I now believe it’s important to give prospective customers distinct and value-adding steps they can take to continue getting closer to us, in order to generate momentum, trust, and results (while minimizing risk, anxiety, and uncertainty). 

For example, imagine I’m talking to a prospect, and the statement “I’m accountable for this mission-critical change, and it can’t afford to fail.” resonates with her.  Then I can create a staircase like this:

  1. May I send you a whitepaper on navigating disruptive change and an organizational change readiness assessment you can use to better understand your own situation? 
  2. If you think that you want some outside help, here are some lower-cost, high-value options that will allow us to work together to address your struggle and start building trust with each other:
    1. If you want deeper help thinking through how you’re leading this change, we can provide three months of executive change coaching. 
    2. If you’re concerned that key stakeholders are not aligned on the direction of the change, we can facilitate a two-hour strategic alignment checkup with senior leaders.
    3. If you have a clear direction but are experiencing (or anticipate experiencing) resistance to the change, we can facilitate a two-hour stakeholder analysis and planning session.
  3. If you want a more thorough analysis of your assets and gaps on the change initiative, we can conduct a multi-week on-site assessment.

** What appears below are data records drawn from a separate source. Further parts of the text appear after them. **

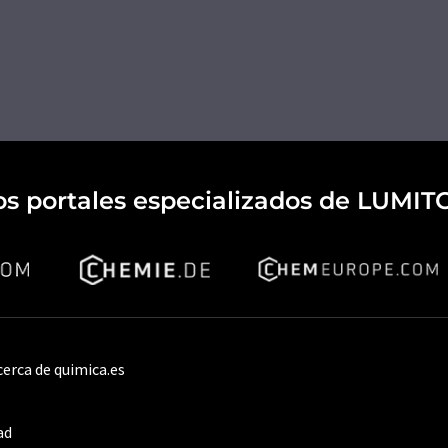
os portales especializados de LUMIT
cerca de quimica.es
ad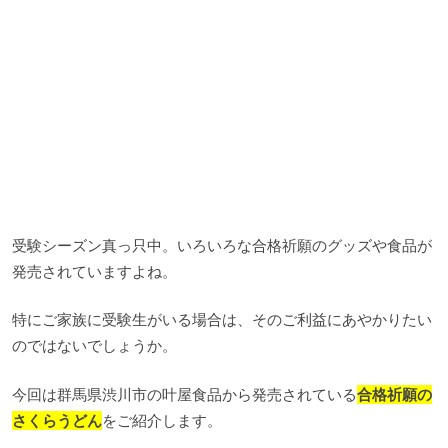
受験シーズン真っ只中。いろいろな合格祈願のグッズや食品が
発売されていますよね。
特にご家族に受験生がいる場合は、そのご利益にあやかりたい
のではないでしょうか。
今回は群馬県渋川市の叶屋食品から発売されている
合格祈願の
さくらうどん
をご紹介します。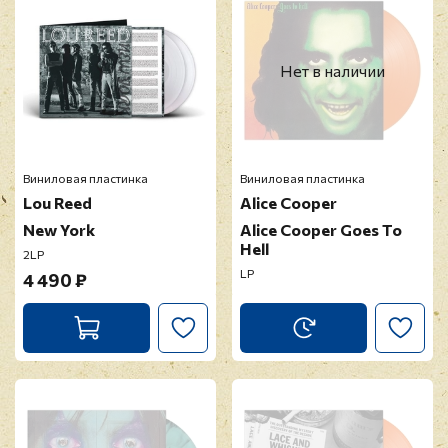
Нет в наличии
Виниловая пластинка
Виниловая пластинка
Lou Reed
Alice Cooper
New York
Alice Cooper Goes To
Hell
2LP
LP
4 490 ₽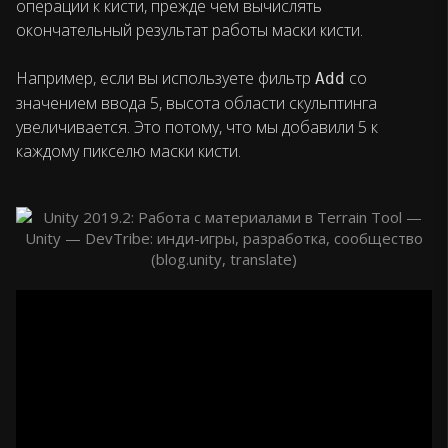
операции к кисти, прежде чем вычислять
окончательный результат работы маски кисти.
Например, если вы используете фильтр
со
Add
значением ввода 5, высота области скульптинга
увеличивается. Это потому, что мы добавили 5 к
каждому пикселю маски кисти.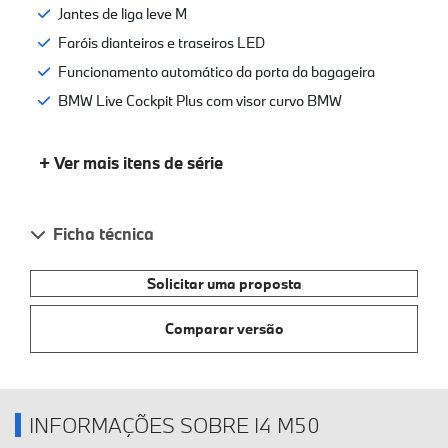
Jantes de liga leve M
Faróis dianteiros e traseiros LED
Funcionamento automático da porta da bagageira
BMW Live Cockpit Plus com visor curvo BMW
+ Ver mais itens de série
Ficha técnica
Solicitar uma proposta
Comparar versão
INFORMAÇÕES SOBRE I4 M50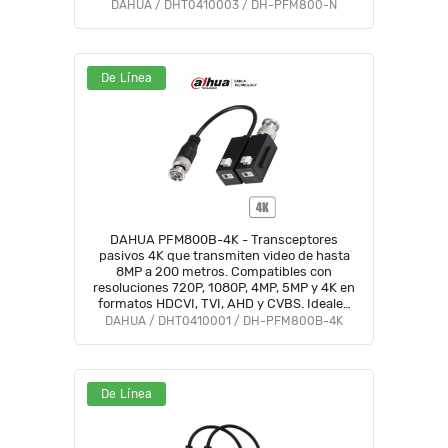
hasta 60db / Compatible con formatos
DAHUA / DHT0410003 / DH-PFM800-N
HDCVI, AHD, TVI y CVBS
De Línea
DAHUA PFM800B-4K - Transceptores
pasivos 4K que transmiten video de hasta
8MP a 200 metros. Compatibles con
resoluciones 720P, 1080P, 4MP, 5MP y 4K en
formatos HDCVI, TVI, AHD y CVBS. Ideales
para vigilancia en alta resolución y largas
DAHUA / DHT0410001 / DH-PFM800B-4K
distancias.
De Línea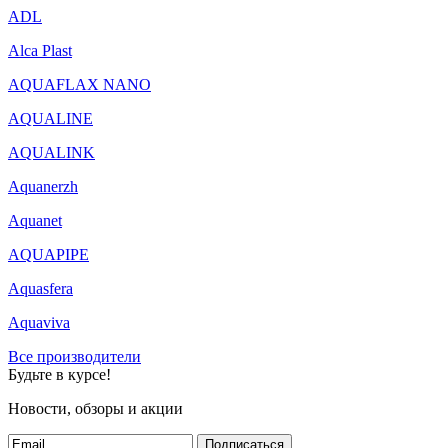
ADL
Alca Plast
AQUAFLAX NANO
AQUALINE
AQUALINK
Aquanerzh
Aquanet
AQUAPIPE
Aquasfera
Aquaviva
Все производители
Будьте в курсе!
Новости, обзоры и акции
Подписаться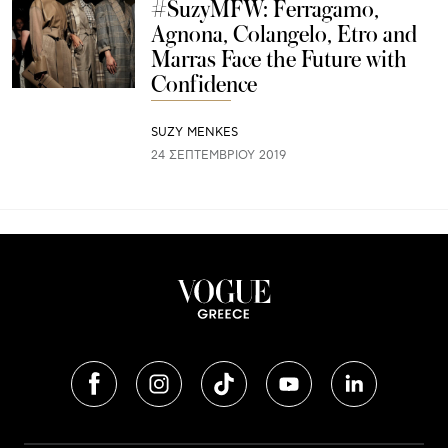
#SuzyMFW: Ferragamo,
Agnona, Colangelo, Etro and
Marras Face the Future with
Confidence
SUZY MENKES
24 ΣΕΠΤΕΜΒΡΊΟΥ 2019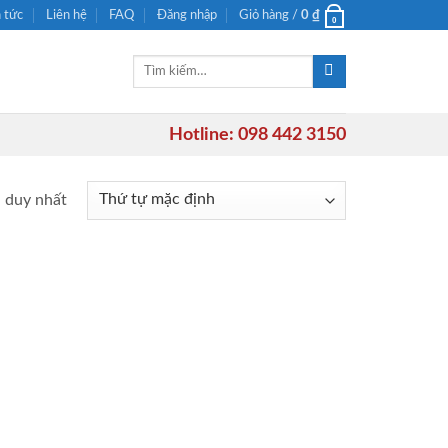
n tức
Liên hệ
FAQ
Đăng nhập
Giỏ hàng /
0
₫
0
Tìm
kiếm:
Hotline: 098 442 3150
ả duy nhất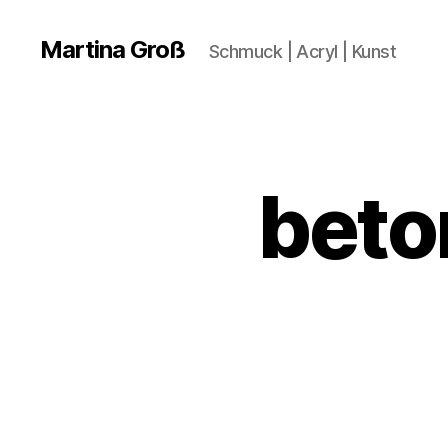
Martina Groß
Schmuck | Acryl | Kunst
beto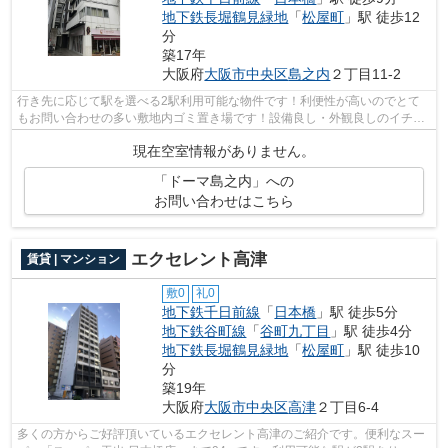
地下鉄長堀鶴見緑地
「
松屋町
」駅 徒歩12
分
築17年
大阪府
大阪市中央区
島之内
２丁目11-2
行き先に応じて駅を選べる2駅利用可能な物件です！利便性が高いのでとて
もお問い合わせの多い敷地内ゴミ置き場です！設備良し・外観良しのイチオ
シの物件！朝に慌てることなく行動する...
現在空室情報がありません。
「ドーマ島之内」への
お問い合わせはこちら
エクセレント高津
賃貸 | マンション
敷0
礼0
地下鉄千日前線
「
日本橋
」駅 徒歩5分
地下鉄谷町線
「
谷町九丁目
」駅 徒歩4分
地下鉄長堀鶴見緑地
「
松屋町
」駅 徒歩10
分
築19年
大阪府
大阪市中央区
高津
２丁目6-4
多くの方からご好評頂いているエクセレント高津のご紹介です。便利なスー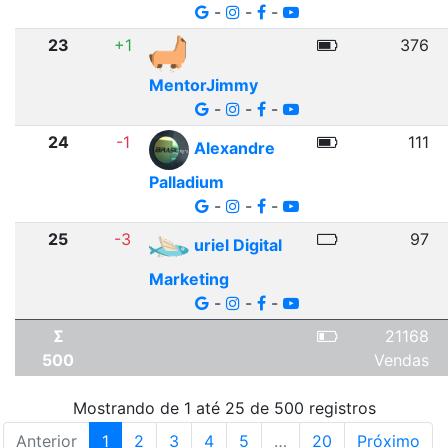
-
-
-
23
+1
376
MentorJimmy
-
-
-
24
-1
111
Alexandre
Palladium
-
-
-
25
-3
97
uriel Digital
Marketing
-
-
-
Σ
21168
500
Vendas
Mostrando de 1 até 25 de 500 registros
Anterior
1
2
3
4
5
…
20
Próximo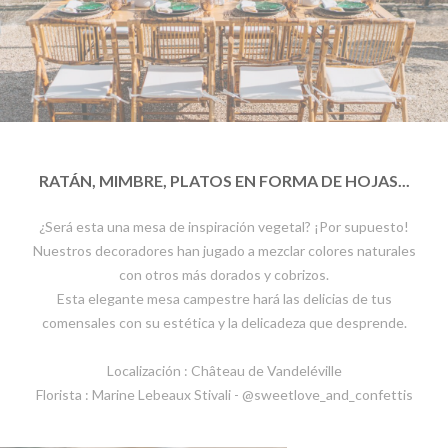
RATÁN, MIMBRE, PLATOS EN FORMA DE HOJAS...
¿Será esta una mesa de inspiración vegetal? ¡Por supuesto!
Nuestros decoradores han jugado a mezclar colores naturales
con otros más dorados y cobrizos.
Esta elegante mesa campestre hará las delicias de tus
comensales con su estética y la delicadeza que desprende.
Localización : Château de Vandeléville
Florista : Marine Lebeaux Stivali - @sweetlove_and_confettis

The sequential steps are ordered in increasing intensity and commitment.  Step 1 requires only a bit of her time.  Step 2’s options require time, money, and perhaps risking some personal credibility (in bringing in an outsider).  Step 3 requires more time, more money, and more personal risk.  All of these options are easier than biting off a $100,000+ project.  But any one of them is likely to increase her willingness to consider that level of financial commitment, which (in our imagined example) is what is really needed to ensure the success of her high-stakes change initiative.

I surmise that leveraging these three approaches can drive better clarity, trust, and momentum in almost any “dating” process.  I welcome your insights and comments, as we help each other explore how to build healthy and effective approaches to finding and working with the right customers.